Affects Version/s: None
Fix Version/s: 0.7.0
Create a Batch Profiler that satisfies the following use cases.
- As a Security Data Scientist, I want to understand the historical behaviors and trends of a profile that I have created so that I can determine if I have created a feature set that has predictive value for model building.
- As a Security Data Scientist, I want to understand the historical behaviors and trends of a profile that I have created so that I can determine if I have defined the profile correctly and created a feature set that matches reality.
- As a Security Platform Engineer, I want to generate a profile using archived telemetry when I deploy a new model to production so that models depending on that profile can function on day 1.
- Currently, a profile can only be generated from the telemetry consumed after the profile was created.

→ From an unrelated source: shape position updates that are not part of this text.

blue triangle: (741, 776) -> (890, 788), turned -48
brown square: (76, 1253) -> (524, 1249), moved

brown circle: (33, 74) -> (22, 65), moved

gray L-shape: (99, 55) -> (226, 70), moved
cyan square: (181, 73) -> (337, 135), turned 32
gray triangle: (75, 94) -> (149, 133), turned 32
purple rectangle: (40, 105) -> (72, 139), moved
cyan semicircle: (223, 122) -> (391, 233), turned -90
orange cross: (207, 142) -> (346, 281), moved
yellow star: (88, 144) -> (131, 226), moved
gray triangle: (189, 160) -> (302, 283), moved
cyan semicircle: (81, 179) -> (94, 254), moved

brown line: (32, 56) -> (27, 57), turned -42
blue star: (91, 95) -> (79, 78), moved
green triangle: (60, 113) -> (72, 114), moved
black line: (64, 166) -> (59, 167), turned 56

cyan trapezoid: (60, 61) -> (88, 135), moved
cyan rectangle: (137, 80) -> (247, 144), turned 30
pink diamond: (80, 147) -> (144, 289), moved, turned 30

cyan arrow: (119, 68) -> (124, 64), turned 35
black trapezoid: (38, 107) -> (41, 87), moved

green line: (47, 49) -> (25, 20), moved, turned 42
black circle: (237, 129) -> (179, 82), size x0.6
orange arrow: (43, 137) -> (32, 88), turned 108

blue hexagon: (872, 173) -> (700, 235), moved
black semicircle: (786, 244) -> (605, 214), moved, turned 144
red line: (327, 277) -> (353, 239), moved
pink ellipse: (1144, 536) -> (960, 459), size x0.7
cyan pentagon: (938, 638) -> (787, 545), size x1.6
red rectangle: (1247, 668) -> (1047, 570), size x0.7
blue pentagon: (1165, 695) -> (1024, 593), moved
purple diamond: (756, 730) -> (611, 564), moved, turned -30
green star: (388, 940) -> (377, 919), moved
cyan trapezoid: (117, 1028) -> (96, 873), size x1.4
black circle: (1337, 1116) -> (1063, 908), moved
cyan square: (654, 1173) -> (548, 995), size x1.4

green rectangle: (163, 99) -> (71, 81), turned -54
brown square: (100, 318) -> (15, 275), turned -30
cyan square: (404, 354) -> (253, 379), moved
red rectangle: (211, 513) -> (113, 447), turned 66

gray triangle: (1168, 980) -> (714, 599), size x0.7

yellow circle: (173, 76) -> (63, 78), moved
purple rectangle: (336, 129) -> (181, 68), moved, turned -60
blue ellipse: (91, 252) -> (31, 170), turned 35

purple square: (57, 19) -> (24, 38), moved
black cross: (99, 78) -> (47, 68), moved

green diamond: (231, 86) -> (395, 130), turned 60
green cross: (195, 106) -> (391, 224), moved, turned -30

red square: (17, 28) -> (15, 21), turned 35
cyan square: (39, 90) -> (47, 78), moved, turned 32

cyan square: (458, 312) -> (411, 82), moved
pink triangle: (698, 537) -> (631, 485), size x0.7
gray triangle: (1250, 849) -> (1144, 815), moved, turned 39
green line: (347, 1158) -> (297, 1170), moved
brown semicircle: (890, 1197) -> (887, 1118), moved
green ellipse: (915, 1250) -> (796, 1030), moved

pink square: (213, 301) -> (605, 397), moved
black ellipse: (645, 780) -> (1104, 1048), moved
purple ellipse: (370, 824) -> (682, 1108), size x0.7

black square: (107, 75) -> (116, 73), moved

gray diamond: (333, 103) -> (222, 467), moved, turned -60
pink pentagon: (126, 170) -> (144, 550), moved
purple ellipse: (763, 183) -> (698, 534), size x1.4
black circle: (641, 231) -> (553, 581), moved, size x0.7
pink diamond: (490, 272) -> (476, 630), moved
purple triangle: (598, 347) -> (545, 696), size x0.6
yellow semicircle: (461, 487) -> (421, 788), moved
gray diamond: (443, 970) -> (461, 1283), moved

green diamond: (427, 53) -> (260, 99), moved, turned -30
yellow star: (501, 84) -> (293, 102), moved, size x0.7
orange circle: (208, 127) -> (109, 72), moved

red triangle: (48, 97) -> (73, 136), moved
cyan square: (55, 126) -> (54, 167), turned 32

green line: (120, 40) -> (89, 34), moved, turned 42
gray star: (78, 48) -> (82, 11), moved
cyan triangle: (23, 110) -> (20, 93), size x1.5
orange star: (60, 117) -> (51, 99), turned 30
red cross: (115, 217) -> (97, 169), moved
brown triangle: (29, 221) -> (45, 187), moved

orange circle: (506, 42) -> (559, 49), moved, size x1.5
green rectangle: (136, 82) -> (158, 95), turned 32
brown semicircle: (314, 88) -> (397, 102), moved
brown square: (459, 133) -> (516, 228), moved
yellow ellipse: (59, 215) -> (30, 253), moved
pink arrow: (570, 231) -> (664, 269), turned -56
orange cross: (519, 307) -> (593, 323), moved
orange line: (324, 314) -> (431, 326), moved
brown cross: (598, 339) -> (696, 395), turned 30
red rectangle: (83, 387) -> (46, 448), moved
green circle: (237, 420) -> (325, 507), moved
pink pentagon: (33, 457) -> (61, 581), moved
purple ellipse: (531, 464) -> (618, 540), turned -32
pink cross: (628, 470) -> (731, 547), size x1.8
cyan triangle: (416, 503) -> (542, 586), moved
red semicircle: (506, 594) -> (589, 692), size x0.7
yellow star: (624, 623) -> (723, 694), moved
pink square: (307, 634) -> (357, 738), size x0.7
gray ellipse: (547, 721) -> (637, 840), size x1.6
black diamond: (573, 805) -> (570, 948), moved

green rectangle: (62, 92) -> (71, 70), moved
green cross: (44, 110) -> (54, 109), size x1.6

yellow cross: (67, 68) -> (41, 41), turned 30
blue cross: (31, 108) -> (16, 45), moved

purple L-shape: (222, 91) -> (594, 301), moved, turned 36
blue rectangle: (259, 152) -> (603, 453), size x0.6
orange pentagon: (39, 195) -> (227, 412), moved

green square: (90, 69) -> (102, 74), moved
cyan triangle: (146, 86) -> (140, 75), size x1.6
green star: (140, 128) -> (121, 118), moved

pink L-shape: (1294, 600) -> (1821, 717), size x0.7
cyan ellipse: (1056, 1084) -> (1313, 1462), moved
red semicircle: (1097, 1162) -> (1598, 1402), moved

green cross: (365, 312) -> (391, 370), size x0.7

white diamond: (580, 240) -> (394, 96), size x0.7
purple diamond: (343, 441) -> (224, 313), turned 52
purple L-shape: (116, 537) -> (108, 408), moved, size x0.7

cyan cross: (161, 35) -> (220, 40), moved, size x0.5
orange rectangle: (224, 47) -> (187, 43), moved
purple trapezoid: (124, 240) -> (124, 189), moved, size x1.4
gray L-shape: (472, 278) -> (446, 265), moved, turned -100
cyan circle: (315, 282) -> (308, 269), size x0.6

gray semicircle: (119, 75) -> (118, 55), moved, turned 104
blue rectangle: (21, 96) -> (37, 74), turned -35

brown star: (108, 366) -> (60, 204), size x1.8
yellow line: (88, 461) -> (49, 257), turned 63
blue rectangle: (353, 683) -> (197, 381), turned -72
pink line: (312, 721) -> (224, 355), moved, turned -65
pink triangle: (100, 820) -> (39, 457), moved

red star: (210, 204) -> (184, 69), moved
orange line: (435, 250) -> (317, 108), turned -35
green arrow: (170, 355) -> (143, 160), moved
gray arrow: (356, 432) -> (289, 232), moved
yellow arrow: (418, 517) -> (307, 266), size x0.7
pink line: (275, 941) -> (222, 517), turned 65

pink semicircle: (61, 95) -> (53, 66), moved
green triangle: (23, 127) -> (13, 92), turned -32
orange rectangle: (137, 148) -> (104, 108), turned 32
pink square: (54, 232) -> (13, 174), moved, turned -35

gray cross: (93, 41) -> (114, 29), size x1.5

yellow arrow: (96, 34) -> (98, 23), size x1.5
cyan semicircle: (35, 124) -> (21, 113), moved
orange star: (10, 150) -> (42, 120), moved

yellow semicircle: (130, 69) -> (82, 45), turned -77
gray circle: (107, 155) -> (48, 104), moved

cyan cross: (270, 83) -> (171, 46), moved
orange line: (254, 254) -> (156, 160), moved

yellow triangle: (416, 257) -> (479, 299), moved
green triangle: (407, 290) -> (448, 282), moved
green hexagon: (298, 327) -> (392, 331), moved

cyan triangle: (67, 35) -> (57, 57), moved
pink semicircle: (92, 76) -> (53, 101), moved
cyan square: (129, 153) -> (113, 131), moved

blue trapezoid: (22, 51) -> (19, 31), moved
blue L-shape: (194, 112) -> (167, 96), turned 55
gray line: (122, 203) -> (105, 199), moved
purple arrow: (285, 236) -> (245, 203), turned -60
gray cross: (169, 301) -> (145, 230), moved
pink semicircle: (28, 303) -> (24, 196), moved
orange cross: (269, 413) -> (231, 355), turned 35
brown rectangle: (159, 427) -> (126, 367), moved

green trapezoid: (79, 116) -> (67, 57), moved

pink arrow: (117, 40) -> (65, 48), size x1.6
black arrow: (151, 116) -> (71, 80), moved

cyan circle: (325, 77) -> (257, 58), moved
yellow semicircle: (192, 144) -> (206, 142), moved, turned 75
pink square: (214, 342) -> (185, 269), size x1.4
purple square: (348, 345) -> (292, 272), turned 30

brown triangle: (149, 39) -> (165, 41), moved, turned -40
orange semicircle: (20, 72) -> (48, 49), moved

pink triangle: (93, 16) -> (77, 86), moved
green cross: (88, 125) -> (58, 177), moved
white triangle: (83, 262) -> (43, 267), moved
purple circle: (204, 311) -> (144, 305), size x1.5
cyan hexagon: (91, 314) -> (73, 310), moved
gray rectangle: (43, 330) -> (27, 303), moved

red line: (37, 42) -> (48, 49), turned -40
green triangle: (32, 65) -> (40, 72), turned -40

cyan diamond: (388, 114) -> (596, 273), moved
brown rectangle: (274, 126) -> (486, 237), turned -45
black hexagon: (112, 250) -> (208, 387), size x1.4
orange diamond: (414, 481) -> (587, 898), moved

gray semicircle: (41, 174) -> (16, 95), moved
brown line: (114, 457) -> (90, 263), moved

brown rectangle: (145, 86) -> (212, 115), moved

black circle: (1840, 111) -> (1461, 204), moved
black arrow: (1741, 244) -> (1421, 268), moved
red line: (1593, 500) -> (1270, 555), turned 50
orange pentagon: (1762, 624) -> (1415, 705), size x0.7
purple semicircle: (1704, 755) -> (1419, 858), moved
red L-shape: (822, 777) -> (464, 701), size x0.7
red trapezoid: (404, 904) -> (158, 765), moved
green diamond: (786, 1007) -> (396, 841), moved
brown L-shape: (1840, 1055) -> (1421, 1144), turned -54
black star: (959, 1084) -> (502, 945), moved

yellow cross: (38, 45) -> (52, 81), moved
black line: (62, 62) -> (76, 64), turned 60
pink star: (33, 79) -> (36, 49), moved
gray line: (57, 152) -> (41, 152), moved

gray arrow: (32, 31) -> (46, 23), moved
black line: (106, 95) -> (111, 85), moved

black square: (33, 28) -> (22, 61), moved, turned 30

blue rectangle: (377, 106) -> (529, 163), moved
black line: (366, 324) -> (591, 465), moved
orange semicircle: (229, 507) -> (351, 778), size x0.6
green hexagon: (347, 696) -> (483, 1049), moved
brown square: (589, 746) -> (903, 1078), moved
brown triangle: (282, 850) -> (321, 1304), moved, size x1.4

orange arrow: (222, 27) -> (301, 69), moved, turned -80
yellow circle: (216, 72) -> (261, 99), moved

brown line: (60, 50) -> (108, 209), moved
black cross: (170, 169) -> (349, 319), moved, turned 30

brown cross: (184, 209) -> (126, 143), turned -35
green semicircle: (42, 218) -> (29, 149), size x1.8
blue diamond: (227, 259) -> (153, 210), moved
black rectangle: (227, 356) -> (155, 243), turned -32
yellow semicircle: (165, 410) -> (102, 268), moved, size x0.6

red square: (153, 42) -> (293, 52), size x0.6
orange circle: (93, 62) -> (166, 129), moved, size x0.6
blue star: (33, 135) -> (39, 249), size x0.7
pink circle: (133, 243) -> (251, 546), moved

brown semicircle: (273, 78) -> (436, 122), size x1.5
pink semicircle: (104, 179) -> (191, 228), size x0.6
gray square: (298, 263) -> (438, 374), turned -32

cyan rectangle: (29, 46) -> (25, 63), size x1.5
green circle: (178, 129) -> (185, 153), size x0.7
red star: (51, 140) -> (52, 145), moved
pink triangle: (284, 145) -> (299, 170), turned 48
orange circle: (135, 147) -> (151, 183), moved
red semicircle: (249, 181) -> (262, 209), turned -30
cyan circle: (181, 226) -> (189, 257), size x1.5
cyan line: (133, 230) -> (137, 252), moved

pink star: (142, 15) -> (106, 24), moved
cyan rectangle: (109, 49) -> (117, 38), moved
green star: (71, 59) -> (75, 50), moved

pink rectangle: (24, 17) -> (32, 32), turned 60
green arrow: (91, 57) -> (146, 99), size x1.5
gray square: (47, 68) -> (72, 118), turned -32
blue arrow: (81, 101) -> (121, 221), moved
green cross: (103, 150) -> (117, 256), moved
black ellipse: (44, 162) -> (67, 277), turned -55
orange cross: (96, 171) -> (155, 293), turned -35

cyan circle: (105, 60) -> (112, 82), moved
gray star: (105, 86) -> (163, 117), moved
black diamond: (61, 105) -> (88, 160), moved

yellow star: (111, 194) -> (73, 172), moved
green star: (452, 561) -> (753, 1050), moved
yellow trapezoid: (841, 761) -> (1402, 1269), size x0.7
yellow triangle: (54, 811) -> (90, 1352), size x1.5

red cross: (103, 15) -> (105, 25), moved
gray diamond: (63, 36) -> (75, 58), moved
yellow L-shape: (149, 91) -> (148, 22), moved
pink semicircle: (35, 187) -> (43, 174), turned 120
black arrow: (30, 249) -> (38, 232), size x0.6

- The goal would be to enable “profile seeding” which allows profiles to be populated from a time before the profile was created.
- A profile would be seeded using the telemetry that has been archived by Metron in HDFS.
- A profile consumer should not be able to distinguish the “seeded” portion of a profile.
- There are currently two ports of the Profiler; the Streaming Profiler that handles streaming data in Storm and the other that runs in the REPL and allows a user to manually build, test, and debug profiles.
- These ports largely share a common code base in metron-analytics/metron-profiler-common.
- A smaller set of “orchestration” logic is required to maintain each port; one for Storm, another for the REPL.
- Both Profiler ports supports both system time and event time processing.
- Create a third port of the Profiler; the Batch Profiler.
- The Batch Profiler will be built to run in Spark so that the telemetry can be consumed in batch.
- Allows a user to seed profiles using the JSON telemetry that is archived in HDFS by Metron Indexing.
- Only generates the profile data stored in HBase, not the messages that are produced for Threat Triage and Kafka.
- Any number of profiles can be generated at once, but no dependencies between the profiles are supported. A dependency is where one profile is a consumer of the profile generated by another.
- The Batch Profiler must use the timestamps contained within the telemetry; it runs on event time. Luckily the Profiler already supports event time.
- Enable a pluggable mechanism so that telemetry stored in different formats can be consumed by the Batch Profiler. For example, the Profiler should be able to consume telemetry stored as raw JSON or in other formats like ORC or Parquet.